The Sympathizer

They certainly did. Here was method acting at its finest, four resentful refugees and former freedom fighters imagining the hateful psychology of the freedom fighters on the other side. With no more prodding from the Auteur once the film started rolling, this gang of four began to howl, slither, and slather over the object of their hatred. At this point in the script, James Yoon’s character of Binh, a.k.a. Benny, had been caught on a probe led by the A-Team’s only black soldier, Sergeant Pete Attucks. As established in an early anecdote, Attucks traced his genealogy two centuries back to Crispus Attucks, martyred by the British Redcoats in Boston and the first famous black man to sacrifice his life for the cause of white people. Once Attucks’s genealogy had been explained, his fate was sealed with superglue.
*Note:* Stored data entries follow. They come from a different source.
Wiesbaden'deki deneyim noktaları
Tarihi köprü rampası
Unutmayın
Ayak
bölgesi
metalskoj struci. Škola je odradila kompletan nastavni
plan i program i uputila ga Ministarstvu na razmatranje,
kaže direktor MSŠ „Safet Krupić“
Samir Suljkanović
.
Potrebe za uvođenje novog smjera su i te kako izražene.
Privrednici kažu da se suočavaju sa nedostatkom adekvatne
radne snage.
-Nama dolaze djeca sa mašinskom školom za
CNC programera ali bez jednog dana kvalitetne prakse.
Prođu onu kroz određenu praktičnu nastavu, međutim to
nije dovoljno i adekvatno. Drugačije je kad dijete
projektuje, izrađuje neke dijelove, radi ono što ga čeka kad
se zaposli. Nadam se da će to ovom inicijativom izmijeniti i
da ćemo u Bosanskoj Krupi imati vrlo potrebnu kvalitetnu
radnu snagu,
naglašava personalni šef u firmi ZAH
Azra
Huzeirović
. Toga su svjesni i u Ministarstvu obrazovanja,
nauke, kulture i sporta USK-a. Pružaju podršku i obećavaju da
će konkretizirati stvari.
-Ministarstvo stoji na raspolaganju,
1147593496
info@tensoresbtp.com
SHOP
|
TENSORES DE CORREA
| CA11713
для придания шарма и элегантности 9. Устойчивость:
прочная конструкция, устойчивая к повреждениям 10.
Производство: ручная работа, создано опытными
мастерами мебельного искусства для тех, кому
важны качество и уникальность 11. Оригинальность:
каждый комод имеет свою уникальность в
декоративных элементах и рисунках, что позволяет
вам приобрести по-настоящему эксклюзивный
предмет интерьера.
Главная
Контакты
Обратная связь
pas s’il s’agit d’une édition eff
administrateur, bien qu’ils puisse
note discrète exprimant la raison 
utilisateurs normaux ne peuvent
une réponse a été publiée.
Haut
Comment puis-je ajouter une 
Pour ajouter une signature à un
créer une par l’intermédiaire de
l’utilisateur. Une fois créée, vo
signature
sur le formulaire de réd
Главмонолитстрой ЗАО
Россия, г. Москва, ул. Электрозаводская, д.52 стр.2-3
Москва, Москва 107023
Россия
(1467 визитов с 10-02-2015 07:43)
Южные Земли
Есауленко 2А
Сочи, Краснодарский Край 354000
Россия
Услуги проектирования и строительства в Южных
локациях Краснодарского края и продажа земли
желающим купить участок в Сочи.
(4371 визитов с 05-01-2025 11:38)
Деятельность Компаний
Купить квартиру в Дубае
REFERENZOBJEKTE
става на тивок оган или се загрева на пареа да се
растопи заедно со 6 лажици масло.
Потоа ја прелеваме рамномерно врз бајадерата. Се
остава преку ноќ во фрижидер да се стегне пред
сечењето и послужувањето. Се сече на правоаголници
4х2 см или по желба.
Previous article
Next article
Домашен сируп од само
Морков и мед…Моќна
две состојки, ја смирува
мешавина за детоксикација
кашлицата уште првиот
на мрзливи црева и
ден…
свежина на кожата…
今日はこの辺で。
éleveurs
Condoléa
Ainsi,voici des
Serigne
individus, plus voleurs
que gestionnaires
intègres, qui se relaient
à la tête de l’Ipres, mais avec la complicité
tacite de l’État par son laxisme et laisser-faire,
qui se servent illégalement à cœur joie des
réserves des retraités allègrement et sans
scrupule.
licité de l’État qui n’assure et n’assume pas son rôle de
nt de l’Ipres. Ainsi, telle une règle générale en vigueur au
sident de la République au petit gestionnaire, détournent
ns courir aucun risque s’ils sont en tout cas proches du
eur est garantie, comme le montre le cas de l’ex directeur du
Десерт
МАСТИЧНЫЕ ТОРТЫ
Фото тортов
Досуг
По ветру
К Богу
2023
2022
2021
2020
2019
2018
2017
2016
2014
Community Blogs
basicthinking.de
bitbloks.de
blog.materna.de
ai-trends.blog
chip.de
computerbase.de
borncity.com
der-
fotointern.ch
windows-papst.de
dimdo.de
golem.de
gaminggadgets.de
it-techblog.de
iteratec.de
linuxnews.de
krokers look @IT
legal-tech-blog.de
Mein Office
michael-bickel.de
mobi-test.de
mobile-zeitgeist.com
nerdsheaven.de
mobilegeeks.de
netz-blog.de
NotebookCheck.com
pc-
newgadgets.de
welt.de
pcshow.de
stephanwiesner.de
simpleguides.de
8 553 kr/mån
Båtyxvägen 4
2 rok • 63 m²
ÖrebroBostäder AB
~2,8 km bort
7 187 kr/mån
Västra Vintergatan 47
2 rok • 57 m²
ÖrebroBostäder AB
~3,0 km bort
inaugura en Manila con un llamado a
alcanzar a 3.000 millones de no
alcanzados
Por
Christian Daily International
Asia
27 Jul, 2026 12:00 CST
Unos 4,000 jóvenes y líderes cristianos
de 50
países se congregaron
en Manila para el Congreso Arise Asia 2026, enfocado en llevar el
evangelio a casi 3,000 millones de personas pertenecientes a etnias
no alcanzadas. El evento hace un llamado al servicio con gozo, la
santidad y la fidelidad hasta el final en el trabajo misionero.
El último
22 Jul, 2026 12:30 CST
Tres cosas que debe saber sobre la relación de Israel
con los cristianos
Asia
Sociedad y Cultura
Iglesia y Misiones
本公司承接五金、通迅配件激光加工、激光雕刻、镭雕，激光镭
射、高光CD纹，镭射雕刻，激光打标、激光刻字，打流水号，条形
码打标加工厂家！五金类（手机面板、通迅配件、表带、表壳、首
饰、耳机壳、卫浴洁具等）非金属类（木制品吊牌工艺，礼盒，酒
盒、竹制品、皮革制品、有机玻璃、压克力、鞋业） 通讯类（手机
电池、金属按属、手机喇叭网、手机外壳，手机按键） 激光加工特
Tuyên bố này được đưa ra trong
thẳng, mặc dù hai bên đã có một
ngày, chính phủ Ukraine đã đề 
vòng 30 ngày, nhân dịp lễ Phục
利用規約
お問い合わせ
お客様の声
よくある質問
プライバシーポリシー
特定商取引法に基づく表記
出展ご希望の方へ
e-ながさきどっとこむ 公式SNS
In due time, he stepped into a booby trap, a bear-claw clamp made of bamboo spikes that seized his left foot. While the rest of the Popular Forces squad was handily exterminated, he and Binh fired back until Attucks lost consciousness and Binh ran out of ammunition. When the Viet Cong captured them, they committed one of their infamous, heinous acts of desecration on Attucks, castrating him and stuffing his manhood in his mouth. This, according to Claude in his interrogation course, was something certain Native American tribes also inflicted on trespassing white settlers, despite being of a different race thousands of miles away and more than a century past. See? Claude said, showing us the slide of an archaic black-and-white illustration depicting such an indigenous massacre. He followed this with another slide, a black-and-white photograph featuring the similarly mutilated corpse of a GI captured by the Viet Cong. Who says we don’t share a common humanity? Claude said, advancing to the next slide of an American GI urinating on a Viet Cong corpse.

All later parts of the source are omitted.